Topic
Home / Narasi Islam / Resensi Buku / Tertangkapnya Ular Jadi-Jadian

Tertangkapnya Ular Jadi-Jadian

Konten ini adalah kiriman dari pembaca dakwatuna.com. Kirimkan informasi, gagasan, pemikiran, atau pendapat dari Anda dalam bentuk tulisan kepada kami, klik di sini.
Cover buku "Tertangkapnya Ular Jadi-Jadian".
Cover buku “Tertangkapnya Ular Jadi-Jadian”.
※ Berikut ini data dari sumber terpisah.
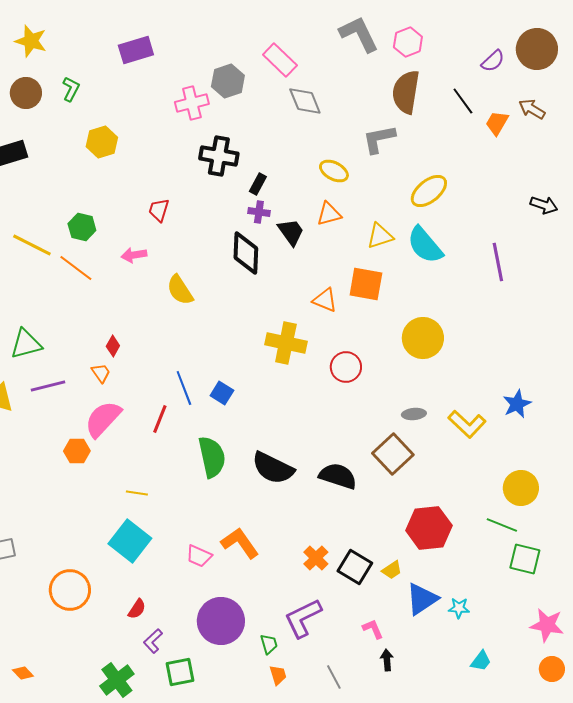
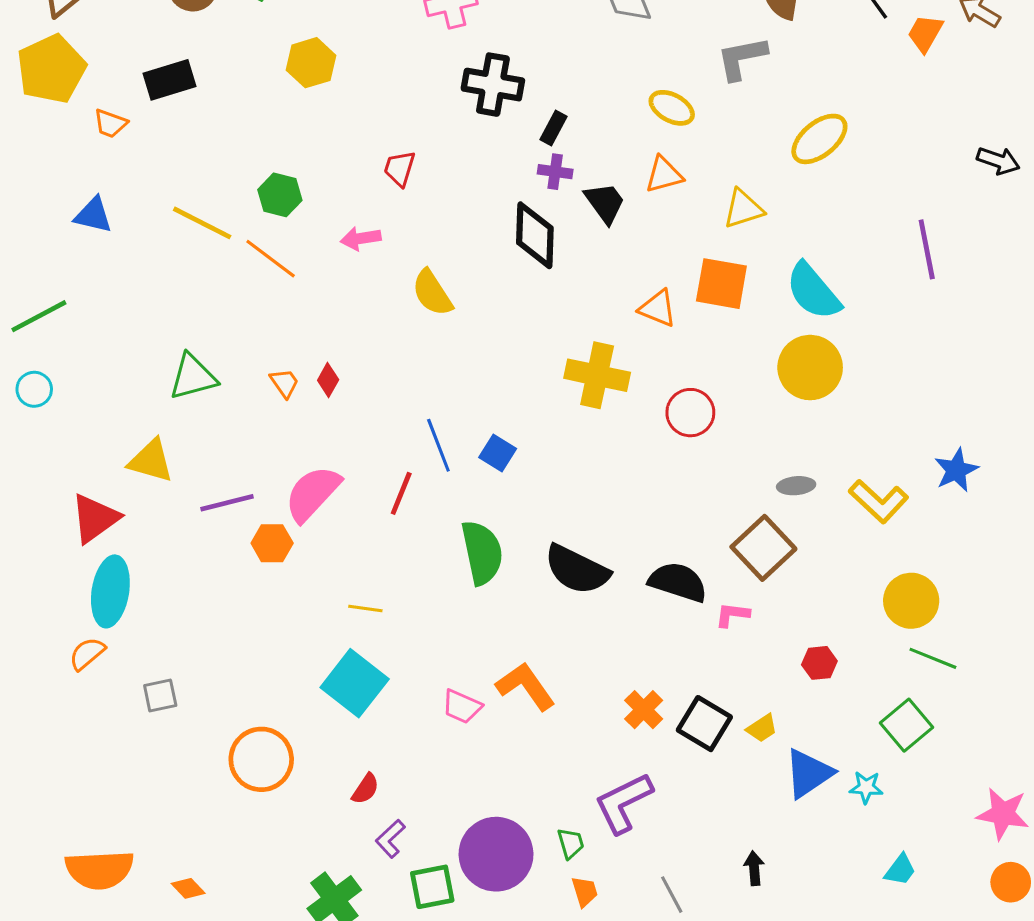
cyan semicircle: (425, 245) -> (813, 291), moved
orange trapezoid: (101, 373) -> (285, 383), moved
purple line: (48, 386) -> (227, 503), moved
yellow circle: (521, 488) -> (911, 601), moved
red hexagon: (429, 528) -> (819, 663), size x0.5
green square: (525, 559) -> (907, 725), moved, turned 36
purple circle: (221, 621) -> (496, 854), moved
pink L-shape: (373, 629) -> (732, 615), moved, turned -60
Judul buku: Tertangkapnya Ular Jadi-Jadian
Jumlah Halaman: 112 halaman
Penulis: Bambang Joko Susilo
Penerbit: Penerbit Bestari Kids (Anggota IKAPI)
Tahun Terbit: 2012
Jenis buku: Fiksi (Cerita Petualangan Anak)
ISBN: 978-979-063-342-1

dakwatuna.com – Bonang, Seorang anak kelas VI SD sangat prihatin melihat kondisi di desanya. Penduduk di desanya, yaitu Desa Cangkring, masih mempercayai takhayul. Celakanya, sahabat karibnya sendiri yang bernama Topo, ikut pula mempercayai takhayul tersebut.
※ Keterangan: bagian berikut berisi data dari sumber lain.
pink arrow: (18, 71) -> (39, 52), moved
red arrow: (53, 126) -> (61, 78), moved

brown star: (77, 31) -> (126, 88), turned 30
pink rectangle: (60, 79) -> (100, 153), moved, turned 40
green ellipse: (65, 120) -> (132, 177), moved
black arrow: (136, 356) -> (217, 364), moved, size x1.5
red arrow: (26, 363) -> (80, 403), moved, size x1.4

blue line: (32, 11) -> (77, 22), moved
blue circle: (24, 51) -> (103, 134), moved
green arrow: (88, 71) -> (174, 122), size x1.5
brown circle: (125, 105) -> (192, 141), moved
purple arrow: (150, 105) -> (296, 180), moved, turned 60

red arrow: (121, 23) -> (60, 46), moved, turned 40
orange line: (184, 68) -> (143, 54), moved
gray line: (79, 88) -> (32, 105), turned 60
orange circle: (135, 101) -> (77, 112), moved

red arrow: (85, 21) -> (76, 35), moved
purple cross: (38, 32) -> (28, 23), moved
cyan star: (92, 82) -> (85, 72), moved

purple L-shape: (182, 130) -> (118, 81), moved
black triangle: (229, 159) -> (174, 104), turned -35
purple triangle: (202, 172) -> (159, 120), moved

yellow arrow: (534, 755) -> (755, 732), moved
Bonang berusaha keras untuk menyadarkan penduduk, tapi ia malah ditertawakan. Apalagi setelah munculnya ular raksasa di Bukit Gagak. Ular itu sering muncul secara tiba-tiba pula. Masyarakat desa yang percaya takhayul menganggapnya ular jadi-jadian. Penduduk pun resah, mereka menganggap ini pasti akibat dari ulah beberapa warga yang berani melanggar aturan atau adat istiadat desa, sehingga muncul ular jadi-jadian itu.
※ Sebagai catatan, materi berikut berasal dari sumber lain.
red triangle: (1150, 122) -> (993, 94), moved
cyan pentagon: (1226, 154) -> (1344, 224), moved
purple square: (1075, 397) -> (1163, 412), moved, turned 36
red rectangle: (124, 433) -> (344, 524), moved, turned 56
Bonang pun terpaksa menuntaskan rasa penasarannya dengan mendatangi Bukit Gagak sendirian sambil mencari rumput. Sesampainya di Bukit Gagak betapa kagetnya Bonang, dia melihat pemandangan yang tidak biasanya. Seekor ular raksasa sedang bergelung cantik di bawah onggokan batu cadas. Dia pun kaget bukan kepalang, tanpa sadar Bonang pun langsung ambil langkah seribu meninggalkan Bukit Gagak. Tak lagi dihiraukannya keranjang rumput yang tertinggal, hingga badannya yang jatuh bangun.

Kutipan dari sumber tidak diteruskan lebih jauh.